The Michetta di Dolceacqua is typical of the Ligurian village and, compared to the homonymous type of bread, seems to be linked to a love story. A simple and tasty delicacy, to go back in time and taste the present


Recipe: La Michetta of the village of Dolceacqua, between love and legend

Recipe: La Michetta of the village of Dolceacqua, between love and legend

It is said that the Michette di Dolceacqua were invented by the women of the village after Lucrezia, a girl who had decided to marry Basso, the man she loved, refused to submit to the will of the local Marquis who imposed the Ius primae noctis. The girl, it is said, let herself die of hunger and thirst in the dungeons of the castle.
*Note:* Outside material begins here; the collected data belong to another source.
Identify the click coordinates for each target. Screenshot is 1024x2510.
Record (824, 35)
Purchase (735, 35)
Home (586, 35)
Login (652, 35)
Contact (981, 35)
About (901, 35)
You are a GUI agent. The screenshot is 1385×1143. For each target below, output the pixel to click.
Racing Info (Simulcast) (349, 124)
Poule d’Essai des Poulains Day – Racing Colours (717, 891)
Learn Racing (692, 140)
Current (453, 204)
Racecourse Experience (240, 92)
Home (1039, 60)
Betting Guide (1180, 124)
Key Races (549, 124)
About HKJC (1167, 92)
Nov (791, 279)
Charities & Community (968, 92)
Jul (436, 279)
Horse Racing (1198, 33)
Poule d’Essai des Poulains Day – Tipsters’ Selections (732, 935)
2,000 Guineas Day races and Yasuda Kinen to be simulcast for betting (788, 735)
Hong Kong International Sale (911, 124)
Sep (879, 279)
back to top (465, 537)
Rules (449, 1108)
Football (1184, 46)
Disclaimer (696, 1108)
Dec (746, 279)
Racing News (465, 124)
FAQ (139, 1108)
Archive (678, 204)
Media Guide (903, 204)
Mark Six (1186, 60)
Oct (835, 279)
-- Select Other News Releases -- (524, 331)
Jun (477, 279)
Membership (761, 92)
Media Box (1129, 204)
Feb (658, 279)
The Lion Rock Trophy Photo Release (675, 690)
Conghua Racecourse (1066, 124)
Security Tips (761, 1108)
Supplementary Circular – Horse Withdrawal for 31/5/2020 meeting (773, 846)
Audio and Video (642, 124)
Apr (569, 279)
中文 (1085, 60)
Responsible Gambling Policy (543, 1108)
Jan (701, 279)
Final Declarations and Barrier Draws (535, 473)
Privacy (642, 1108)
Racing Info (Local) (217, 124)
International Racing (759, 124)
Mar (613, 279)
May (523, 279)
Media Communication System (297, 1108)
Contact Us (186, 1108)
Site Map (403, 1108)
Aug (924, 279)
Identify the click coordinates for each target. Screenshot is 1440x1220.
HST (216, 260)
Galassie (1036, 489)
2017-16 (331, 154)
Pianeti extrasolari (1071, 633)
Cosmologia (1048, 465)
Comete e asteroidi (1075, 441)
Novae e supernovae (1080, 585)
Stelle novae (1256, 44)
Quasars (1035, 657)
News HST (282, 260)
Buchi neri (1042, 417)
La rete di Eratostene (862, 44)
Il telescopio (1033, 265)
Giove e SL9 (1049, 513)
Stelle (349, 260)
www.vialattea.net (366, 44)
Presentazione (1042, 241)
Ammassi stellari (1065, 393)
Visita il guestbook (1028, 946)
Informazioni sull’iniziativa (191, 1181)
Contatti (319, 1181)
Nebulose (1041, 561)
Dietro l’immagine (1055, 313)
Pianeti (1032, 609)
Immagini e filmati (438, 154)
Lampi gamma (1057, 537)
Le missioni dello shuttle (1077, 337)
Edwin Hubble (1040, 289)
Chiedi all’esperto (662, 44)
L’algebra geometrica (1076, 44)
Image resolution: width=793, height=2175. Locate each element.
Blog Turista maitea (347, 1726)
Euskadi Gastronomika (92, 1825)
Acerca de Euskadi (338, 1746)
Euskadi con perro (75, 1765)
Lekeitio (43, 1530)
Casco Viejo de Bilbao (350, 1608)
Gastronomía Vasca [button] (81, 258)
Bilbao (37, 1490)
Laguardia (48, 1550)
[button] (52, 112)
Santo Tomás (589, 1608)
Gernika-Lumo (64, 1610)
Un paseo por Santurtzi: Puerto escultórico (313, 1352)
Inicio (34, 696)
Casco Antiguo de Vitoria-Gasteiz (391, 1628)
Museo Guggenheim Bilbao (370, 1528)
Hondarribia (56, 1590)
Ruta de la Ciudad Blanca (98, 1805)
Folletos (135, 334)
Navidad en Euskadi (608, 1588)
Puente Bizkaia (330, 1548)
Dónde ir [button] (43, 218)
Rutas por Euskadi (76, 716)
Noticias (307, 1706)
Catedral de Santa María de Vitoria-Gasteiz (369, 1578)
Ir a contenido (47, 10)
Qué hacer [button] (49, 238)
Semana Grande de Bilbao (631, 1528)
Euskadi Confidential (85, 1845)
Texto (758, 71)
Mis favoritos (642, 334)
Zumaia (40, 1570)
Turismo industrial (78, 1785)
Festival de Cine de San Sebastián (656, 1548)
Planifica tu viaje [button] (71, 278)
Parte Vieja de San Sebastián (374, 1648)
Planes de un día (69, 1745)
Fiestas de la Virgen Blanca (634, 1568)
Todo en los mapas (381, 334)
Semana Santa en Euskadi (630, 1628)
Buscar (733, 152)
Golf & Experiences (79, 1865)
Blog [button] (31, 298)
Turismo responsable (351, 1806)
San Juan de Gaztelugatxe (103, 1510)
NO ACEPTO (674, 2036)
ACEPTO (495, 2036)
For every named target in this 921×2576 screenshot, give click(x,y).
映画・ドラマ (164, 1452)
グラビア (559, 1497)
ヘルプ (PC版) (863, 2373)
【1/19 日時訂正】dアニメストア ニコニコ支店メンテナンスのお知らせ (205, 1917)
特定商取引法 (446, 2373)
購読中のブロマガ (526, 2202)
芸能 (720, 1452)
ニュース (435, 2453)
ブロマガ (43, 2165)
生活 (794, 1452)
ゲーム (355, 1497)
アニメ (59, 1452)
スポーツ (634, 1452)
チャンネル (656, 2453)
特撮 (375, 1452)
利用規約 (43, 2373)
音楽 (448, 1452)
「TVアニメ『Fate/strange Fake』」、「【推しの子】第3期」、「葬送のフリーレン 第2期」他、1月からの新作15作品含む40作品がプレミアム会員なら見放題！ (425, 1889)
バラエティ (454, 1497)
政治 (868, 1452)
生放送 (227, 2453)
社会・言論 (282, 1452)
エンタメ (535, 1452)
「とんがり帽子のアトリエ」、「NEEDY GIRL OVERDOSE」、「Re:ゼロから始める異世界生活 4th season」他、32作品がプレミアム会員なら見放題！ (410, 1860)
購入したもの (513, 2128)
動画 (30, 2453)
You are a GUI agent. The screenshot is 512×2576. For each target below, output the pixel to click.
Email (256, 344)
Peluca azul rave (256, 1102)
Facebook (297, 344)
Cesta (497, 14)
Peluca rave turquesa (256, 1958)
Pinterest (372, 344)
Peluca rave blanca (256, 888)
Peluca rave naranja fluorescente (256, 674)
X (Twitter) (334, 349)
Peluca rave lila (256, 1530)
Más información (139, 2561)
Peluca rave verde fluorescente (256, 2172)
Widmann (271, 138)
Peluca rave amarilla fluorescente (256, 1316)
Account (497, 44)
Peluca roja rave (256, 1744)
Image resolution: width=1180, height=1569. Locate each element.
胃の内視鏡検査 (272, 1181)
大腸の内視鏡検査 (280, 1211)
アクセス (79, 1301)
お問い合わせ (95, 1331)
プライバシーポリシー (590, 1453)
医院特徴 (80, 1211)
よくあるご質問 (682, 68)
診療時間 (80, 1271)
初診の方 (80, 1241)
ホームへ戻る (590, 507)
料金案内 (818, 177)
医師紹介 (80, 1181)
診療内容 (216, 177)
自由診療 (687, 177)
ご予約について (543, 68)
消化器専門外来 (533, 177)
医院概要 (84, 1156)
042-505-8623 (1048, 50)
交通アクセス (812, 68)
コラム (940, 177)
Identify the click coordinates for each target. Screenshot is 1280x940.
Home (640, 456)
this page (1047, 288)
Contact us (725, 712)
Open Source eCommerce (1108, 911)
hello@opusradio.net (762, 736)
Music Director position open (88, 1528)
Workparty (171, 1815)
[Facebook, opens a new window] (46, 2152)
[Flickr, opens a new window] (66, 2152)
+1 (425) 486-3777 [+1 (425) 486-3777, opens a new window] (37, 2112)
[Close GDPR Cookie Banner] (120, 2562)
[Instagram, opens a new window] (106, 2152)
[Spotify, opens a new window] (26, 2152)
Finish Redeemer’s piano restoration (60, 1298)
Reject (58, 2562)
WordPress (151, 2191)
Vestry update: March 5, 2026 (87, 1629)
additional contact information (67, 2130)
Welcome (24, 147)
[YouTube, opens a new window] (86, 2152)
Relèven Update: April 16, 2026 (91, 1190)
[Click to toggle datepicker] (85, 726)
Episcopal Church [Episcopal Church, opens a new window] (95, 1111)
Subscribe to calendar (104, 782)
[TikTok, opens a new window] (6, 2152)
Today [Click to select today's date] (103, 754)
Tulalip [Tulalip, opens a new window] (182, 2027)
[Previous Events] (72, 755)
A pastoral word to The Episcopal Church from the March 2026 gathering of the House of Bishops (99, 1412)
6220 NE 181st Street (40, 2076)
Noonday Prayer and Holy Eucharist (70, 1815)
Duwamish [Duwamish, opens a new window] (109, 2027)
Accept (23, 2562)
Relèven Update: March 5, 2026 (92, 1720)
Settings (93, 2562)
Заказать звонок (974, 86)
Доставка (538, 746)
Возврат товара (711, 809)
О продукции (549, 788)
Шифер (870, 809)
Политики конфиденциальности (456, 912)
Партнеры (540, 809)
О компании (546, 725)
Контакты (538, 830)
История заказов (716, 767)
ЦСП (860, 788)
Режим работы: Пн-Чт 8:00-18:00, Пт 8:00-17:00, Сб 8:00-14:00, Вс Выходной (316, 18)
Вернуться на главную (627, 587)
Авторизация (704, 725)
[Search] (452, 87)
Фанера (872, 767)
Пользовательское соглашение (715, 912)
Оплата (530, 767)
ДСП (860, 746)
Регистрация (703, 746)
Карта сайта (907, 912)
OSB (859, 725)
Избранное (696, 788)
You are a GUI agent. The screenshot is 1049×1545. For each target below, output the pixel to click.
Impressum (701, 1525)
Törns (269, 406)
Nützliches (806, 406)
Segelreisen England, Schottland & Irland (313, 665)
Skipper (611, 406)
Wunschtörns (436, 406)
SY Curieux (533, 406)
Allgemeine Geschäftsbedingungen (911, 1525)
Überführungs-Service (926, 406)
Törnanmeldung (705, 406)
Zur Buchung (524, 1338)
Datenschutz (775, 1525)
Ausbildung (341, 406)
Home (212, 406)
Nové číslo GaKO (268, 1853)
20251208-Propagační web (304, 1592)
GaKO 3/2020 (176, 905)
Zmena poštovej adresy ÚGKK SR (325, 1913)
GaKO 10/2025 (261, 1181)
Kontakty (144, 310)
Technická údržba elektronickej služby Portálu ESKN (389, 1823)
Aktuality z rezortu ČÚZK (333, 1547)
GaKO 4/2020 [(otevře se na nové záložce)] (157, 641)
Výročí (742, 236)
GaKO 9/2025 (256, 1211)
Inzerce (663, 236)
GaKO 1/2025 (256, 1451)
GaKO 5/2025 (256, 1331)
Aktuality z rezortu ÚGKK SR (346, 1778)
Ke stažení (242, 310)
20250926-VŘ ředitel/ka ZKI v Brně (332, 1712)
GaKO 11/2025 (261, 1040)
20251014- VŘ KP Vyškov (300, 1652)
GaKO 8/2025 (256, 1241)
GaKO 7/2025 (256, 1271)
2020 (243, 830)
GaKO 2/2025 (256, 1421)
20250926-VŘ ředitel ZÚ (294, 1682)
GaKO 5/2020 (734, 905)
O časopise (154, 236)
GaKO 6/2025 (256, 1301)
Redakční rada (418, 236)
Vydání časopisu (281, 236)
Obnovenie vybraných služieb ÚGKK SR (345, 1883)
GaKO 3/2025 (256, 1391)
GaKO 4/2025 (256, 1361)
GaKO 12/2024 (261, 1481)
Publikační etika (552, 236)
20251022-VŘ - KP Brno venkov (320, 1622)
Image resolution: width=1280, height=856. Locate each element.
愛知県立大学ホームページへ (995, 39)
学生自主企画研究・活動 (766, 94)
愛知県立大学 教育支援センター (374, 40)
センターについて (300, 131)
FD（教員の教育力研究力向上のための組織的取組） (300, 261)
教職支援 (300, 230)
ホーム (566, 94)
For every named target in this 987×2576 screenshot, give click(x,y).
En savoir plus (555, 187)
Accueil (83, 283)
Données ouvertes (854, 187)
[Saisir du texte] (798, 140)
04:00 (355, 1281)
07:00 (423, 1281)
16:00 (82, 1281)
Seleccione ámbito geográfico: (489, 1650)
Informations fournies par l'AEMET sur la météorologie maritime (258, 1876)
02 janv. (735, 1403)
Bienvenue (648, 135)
The "promised spouse", at this point, gave the assault to the palace along with some rebels, forcing the marquis to abolish the infamous law.


  • 1 kilogram of wheat flour
  • 60 grams of dry yeast
  • 350 grams of sugar
  • 250 grams of butter
  • 4 fresh eggs
  • 100 grams of extra virgin
  • olive oil
  • grated rind of a lemon
  • warm water
  • a pinch of salt.


The first step is to dissolve the brewer's yeast in a little warm water. While the yeast is melting, prepare a fountain with flour on a wooden shelf and add the eggs, olive oil, sugar, butter, grated lemon peel, salt and melted yeast to order. At this point you need to start kneading, pulling the dough a lot, then let rise at least an hour, then mold the michette giving the dough an elliptical shape, about four centimeters long and two wide, and place them in a pan - in which you must put a little bit of oil - distant from each other. This is to prevent it from sticking with the second leavening, which must also last one hour. When they have approximately doubled their volume, put them in the oven and let them cook until golden, then moisten the top and sprinkle with the remaining sugar.